[Dataset entries]
----------

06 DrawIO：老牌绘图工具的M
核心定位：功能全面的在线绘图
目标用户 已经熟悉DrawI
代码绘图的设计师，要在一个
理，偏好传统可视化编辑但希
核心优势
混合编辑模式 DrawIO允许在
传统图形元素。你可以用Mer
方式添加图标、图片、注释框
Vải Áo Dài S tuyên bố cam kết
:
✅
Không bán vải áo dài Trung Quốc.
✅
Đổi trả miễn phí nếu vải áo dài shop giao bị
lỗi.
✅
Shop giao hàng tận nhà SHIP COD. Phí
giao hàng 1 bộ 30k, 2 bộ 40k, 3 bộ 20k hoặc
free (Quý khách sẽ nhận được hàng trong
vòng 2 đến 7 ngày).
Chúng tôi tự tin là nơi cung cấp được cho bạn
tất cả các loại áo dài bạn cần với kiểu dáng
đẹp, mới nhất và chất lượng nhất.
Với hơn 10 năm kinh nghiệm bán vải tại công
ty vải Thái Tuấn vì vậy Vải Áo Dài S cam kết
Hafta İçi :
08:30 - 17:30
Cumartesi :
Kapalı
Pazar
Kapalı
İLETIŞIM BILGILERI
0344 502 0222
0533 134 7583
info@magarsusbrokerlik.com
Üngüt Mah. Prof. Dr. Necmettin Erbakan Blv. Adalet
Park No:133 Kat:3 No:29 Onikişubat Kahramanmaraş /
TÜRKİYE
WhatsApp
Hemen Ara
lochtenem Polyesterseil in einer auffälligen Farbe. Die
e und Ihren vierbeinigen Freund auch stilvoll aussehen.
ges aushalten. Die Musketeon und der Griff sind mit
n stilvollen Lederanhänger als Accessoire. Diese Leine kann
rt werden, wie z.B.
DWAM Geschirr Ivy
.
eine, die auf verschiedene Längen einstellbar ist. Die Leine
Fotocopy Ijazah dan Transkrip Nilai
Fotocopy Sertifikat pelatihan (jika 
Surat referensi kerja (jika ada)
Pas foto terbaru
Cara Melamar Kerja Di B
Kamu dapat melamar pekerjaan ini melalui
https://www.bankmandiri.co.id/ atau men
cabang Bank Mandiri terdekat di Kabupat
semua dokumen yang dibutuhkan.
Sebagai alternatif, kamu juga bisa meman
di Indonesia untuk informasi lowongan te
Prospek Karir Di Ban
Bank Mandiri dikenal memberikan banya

----------

● Exercise objective
Set down each line exactly as it appears in the data.

● Response box
06 DrawIO：老牌绘图工具的M
核心定位：功能全面的在线绘图
目标用户 已经熟悉DrawI
代码绘图的设计师，要在一个
理，偏好传统可视化编辑但希
核心优势
混合编辑模式 DrawIO允许在
传统图形元素。你可以用Mer
方式添加图标、图片、注释框
Vải Áo Dài S tuyên bố cam kết
:
✅
Không bán vải áo dài Trung Quốc.
✅
Đổi trả miễn phí nếu vải áo dài shop giao bị
lỗi.
✅
Shop giao hàng tận nhà SHIP COD. Phí
giao hàng 1 bộ 30k, 2 bộ 40k, 3 bộ 20k hoặc
free (Quý khách sẽ nhận được hàng trong
vòng 2 đến 7 ngày).
Chúng tôi tự tin là nơi cung cấp được cho bạn
tất cả các loại áo dài bạn cần với kiểu dáng
đẹp, mới nhất và chất lượng nhất.
Với hơn 10 năm kinh nghiệm bán vải tại công
ty vải Thái Tuấn vì vậy Vải Áo Dài S cam kết
Hafta İçi :
08:30 - 17:30
Cumartesi :
Kapalı
Pazar
Kapalı
İLETIŞIM BILGILERI
0344 502 0222
0533 134 7583
info@magarsusbrokerlik.com
Üngüt Mah. Prof. Dr. Necmettin Erbakan Blv. Adalet
Park No:133 Kat:3 No:29 Onikişubat Kahramanmaraş /
TÜRKİYE
WhatsApp
Hemen Ara
lochtenem Polyesterseil in einer auffälligen Farbe. Die
e und Ihren vierbeinigen Freund auch stilvoll aussehen.
ges aushalten. Die Musketeon und der Griff sind mit
n stilvollen Lederanhänger als Accessoire. Diese Leine kann
rt werden, wie z.B.
DWAM Geschirr Ivy
.
eine, die auf verschiedene Längen einstellbar ist. Die Leine
Fotocopy Ijazah dan Transkrip Nilai
Fotocopy Sertifikat pelatihan (jika 
Surat referensi kerja (jika ada)
Pas foto terbaru
Cara Melamar Kerja Di B
Kamu dapat melamar pekerjaan ini melalui
https://www.bankmandiri.co.id/ atau men
cabang Bank Mandiri terdekat di Kabupat
semua dokumen yang dibutuhkan.
Sebagai alternatif, kamu juga bisa meman
di Indonesia untuk informasi lowongan te
Prospek Karir Di Ban
Bank Mandiri dikenal memberikan banya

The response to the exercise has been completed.